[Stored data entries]
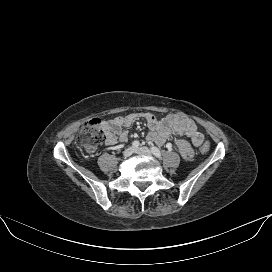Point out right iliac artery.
Returning a JSON list of instances; mask_svg holds the SVG:
<instances>
[{"label": "right iliac artery", "instance_id": "right-iliac-artery-1", "mask_svg": "<svg viewBox=\"0 0 272 272\" xmlns=\"http://www.w3.org/2000/svg\"><path fill=\"white\" fill-rule=\"evenodd\" d=\"M139 145H140L139 141H134V142L132 143L133 148H138Z\"/></svg>", "mask_w": 272, "mask_h": 272}]
</instances>
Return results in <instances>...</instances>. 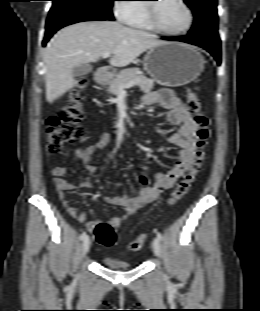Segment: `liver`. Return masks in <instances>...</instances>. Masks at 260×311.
<instances>
[{
    "label": "liver",
    "instance_id": "obj_1",
    "mask_svg": "<svg viewBox=\"0 0 260 311\" xmlns=\"http://www.w3.org/2000/svg\"><path fill=\"white\" fill-rule=\"evenodd\" d=\"M165 43L150 33L114 21L67 26L45 49L46 100L53 103L77 84L73 69L80 64L97 62L104 53H110L111 66L125 67L143 52Z\"/></svg>",
    "mask_w": 260,
    "mask_h": 311
}]
</instances>
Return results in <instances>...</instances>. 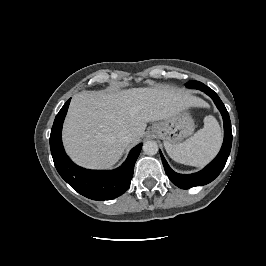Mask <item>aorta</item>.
Here are the masks:
<instances>
[{
    "mask_svg": "<svg viewBox=\"0 0 266 266\" xmlns=\"http://www.w3.org/2000/svg\"><path fill=\"white\" fill-rule=\"evenodd\" d=\"M143 151L147 155H155L158 152V144L156 141L150 140L143 144Z\"/></svg>",
    "mask_w": 266,
    "mask_h": 266,
    "instance_id": "aorta-1",
    "label": "aorta"
}]
</instances>
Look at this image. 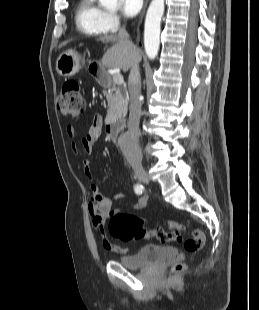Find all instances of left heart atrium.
<instances>
[{"label":"left heart atrium","instance_id":"obj_1","mask_svg":"<svg viewBox=\"0 0 259 310\" xmlns=\"http://www.w3.org/2000/svg\"><path fill=\"white\" fill-rule=\"evenodd\" d=\"M143 0H121V10L126 17L136 16L142 9Z\"/></svg>","mask_w":259,"mask_h":310}]
</instances>
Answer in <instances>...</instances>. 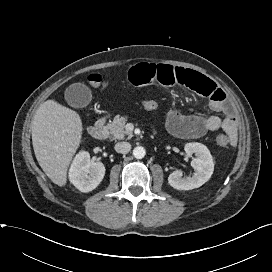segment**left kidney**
I'll list each match as a JSON object with an SVG mask.
<instances>
[{"label": "left kidney", "instance_id": "obj_1", "mask_svg": "<svg viewBox=\"0 0 272 272\" xmlns=\"http://www.w3.org/2000/svg\"><path fill=\"white\" fill-rule=\"evenodd\" d=\"M188 156L195 154L191 161V166L195 169L192 177H183L180 170L172 172L168 177V183L177 190H191L206 183L213 174L214 162L208 148L201 143H187L184 147Z\"/></svg>", "mask_w": 272, "mask_h": 272}]
</instances>
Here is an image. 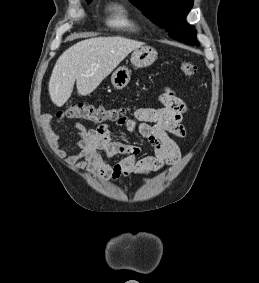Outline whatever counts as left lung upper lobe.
Returning <instances> with one entry per match:
<instances>
[{"mask_svg": "<svg viewBox=\"0 0 259 283\" xmlns=\"http://www.w3.org/2000/svg\"><path fill=\"white\" fill-rule=\"evenodd\" d=\"M148 18L169 32V36L189 45H198L195 30L186 22L193 0H130Z\"/></svg>", "mask_w": 259, "mask_h": 283, "instance_id": "left-lung-upper-lobe-1", "label": "left lung upper lobe"}]
</instances>
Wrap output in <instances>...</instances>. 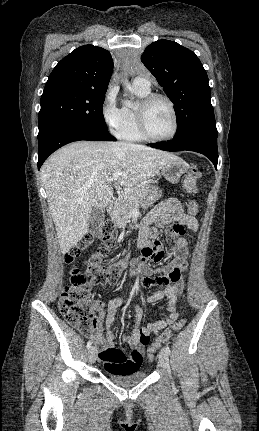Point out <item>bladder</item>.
Instances as JSON below:
<instances>
[{
  "mask_svg": "<svg viewBox=\"0 0 259 431\" xmlns=\"http://www.w3.org/2000/svg\"><path fill=\"white\" fill-rule=\"evenodd\" d=\"M105 374L109 380L122 386L138 383L147 377V373L144 371L106 370Z\"/></svg>",
  "mask_w": 259,
  "mask_h": 431,
  "instance_id": "31cf9c89",
  "label": "bladder"
}]
</instances>
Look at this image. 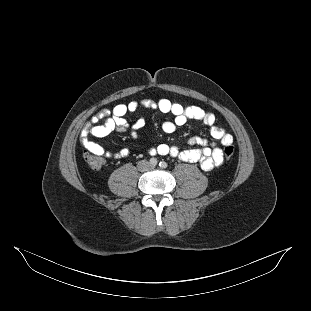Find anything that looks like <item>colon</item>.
Returning <instances> with one entry per match:
<instances>
[{
    "label": "colon",
    "mask_w": 311,
    "mask_h": 311,
    "mask_svg": "<svg viewBox=\"0 0 311 311\" xmlns=\"http://www.w3.org/2000/svg\"><path fill=\"white\" fill-rule=\"evenodd\" d=\"M235 152L234 146L231 144H227L224 147V157L225 159L229 160L233 157ZM84 159L86 163L92 168V169H100L104 163L105 160L101 154H98L96 152L85 150L84 151Z\"/></svg>",
    "instance_id": "obj_1"
}]
</instances>
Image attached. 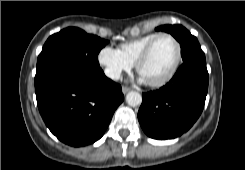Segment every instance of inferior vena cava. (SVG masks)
Segmentation results:
<instances>
[{
    "label": "inferior vena cava",
    "mask_w": 245,
    "mask_h": 170,
    "mask_svg": "<svg viewBox=\"0 0 245 170\" xmlns=\"http://www.w3.org/2000/svg\"><path fill=\"white\" fill-rule=\"evenodd\" d=\"M105 75L111 79L118 80L120 78V71L115 69H105Z\"/></svg>",
    "instance_id": "inferior-vena-cava-1"
}]
</instances>
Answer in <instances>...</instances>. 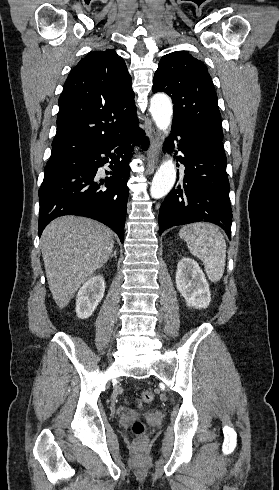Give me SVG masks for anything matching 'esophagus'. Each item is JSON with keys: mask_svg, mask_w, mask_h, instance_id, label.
Returning a JSON list of instances; mask_svg holds the SVG:
<instances>
[{"mask_svg": "<svg viewBox=\"0 0 279 490\" xmlns=\"http://www.w3.org/2000/svg\"><path fill=\"white\" fill-rule=\"evenodd\" d=\"M160 149V142L158 132H154V136L151 140L150 148L147 151V161L149 168H153L157 162V154Z\"/></svg>", "mask_w": 279, "mask_h": 490, "instance_id": "1", "label": "esophagus"}]
</instances>
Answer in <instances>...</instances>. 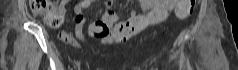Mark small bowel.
<instances>
[{
	"mask_svg": "<svg viewBox=\"0 0 238 70\" xmlns=\"http://www.w3.org/2000/svg\"><path fill=\"white\" fill-rule=\"evenodd\" d=\"M68 3V0L60 2L58 9L63 15L66 13ZM92 3L93 0H84L78 5L73 29L69 32H61L59 34L60 40L73 47H80L81 44L86 43V34L88 37L100 39L105 44L124 41L147 26L158 24L165 20L168 14L176 9L179 0H140V6L144 13L139 14L136 11H131L130 18L126 22L116 25L117 15L111 9V3H109L101 18L88 25L85 34L83 30L85 21L81 10Z\"/></svg>",
	"mask_w": 238,
	"mask_h": 70,
	"instance_id": "c3829d8e",
	"label": "small bowel"
}]
</instances>
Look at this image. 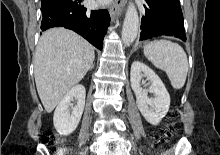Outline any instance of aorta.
<instances>
[{
	"label": "aorta",
	"instance_id": "obj_1",
	"mask_svg": "<svg viewBox=\"0 0 220 155\" xmlns=\"http://www.w3.org/2000/svg\"><path fill=\"white\" fill-rule=\"evenodd\" d=\"M139 28V16L137 9L132 1L129 2L122 28V42L129 46L137 37Z\"/></svg>",
	"mask_w": 220,
	"mask_h": 155
}]
</instances>
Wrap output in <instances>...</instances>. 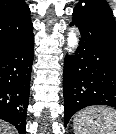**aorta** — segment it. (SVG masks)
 I'll return each mask as SVG.
<instances>
[{"mask_svg": "<svg viewBox=\"0 0 116 134\" xmlns=\"http://www.w3.org/2000/svg\"><path fill=\"white\" fill-rule=\"evenodd\" d=\"M78 44L77 36L74 31V28L70 29L67 37V46H68V52H72L75 50L76 46Z\"/></svg>", "mask_w": 116, "mask_h": 134, "instance_id": "1", "label": "aorta"}]
</instances>
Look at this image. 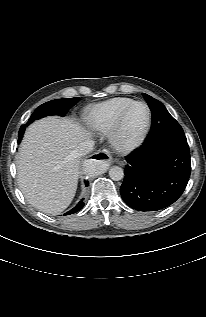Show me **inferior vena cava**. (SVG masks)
<instances>
[{"instance_id":"602c4592","label":"inferior vena cava","mask_w":206,"mask_h":317,"mask_svg":"<svg viewBox=\"0 0 206 317\" xmlns=\"http://www.w3.org/2000/svg\"><path fill=\"white\" fill-rule=\"evenodd\" d=\"M94 149V141L92 140H85L80 143V145L77 148V154L79 156L86 155L90 152H92Z\"/></svg>"}]
</instances>
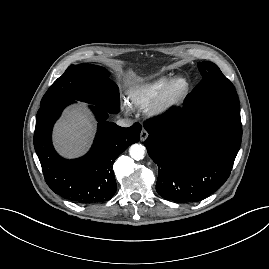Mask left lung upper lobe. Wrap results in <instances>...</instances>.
<instances>
[{"label":"left lung upper lobe","instance_id":"obj_1","mask_svg":"<svg viewBox=\"0 0 269 269\" xmlns=\"http://www.w3.org/2000/svg\"><path fill=\"white\" fill-rule=\"evenodd\" d=\"M202 81L187 97L183 109L196 111L213 106H234L240 108L239 99L233 84L218 66L209 61L198 63Z\"/></svg>","mask_w":269,"mask_h":269}]
</instances>
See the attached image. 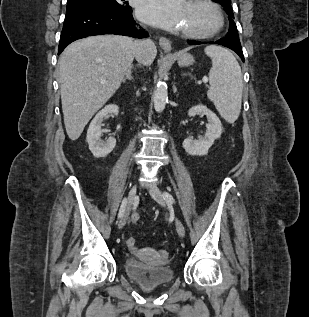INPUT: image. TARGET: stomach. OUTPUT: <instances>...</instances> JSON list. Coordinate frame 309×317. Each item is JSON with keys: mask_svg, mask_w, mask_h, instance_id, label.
Returning a JSON list of instances; mask_svg holds the SVG:
<instances>
[{"mask_svg": "<svg viewBox=\"0 0 309 317\" xmlns=\"http://www.w3.org/2000/svg\"><path fill=\"white\" fill-rule=\"evenodd\" d=\"M177 61L180 66H189L194 63V58L186 52H180L177 54Z\"/></svg>", "mask_w": 309, "mask_h": 317, "instance_id": "obj_1", "label": "stomach"}]
</instances>
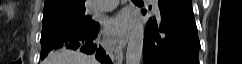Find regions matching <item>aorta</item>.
<instances>
[{"instance_id":"aorta-1","label":"aorta","mask_w":242,"mask_h":64,"mask_svg":"<svg viewBox=\"0 0 242 64\" xmlns=\"http://www.w3.org/2000/svg\"><path fill=\"white\" fill-rule=\"evenodd\" d=\"M144 26L138 22L129 38L126 52V64H140L143 51Z\"/></svg>"}]
</instances>
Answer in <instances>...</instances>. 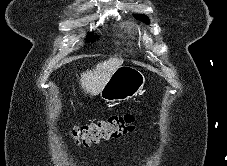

**Instructions to follow:** The required answer is the lines from the one that contains "Find regions matching <item>aorta</item>." through the last line of the records, restated word for word, with every picture dropped.

**Worked solution:**
Find regions matching <item>aorta</item>.
<instances>
[{"instance_id":"aorta-1","label":"aorta","mask_w":242,"mask_h":64,"mask_svg":"<svg viewBox=\"0 0 242 64\" xmlns=\"http://www.w3.org/2000/svg\"><path fill=\"white\" fill-rule=\"evenodd\" d=\"M144 26L138 22L129 38L126 52V64H140L143 51Z\"/></svg>"}]
</instances>
Answer in <instances>...</instances>. 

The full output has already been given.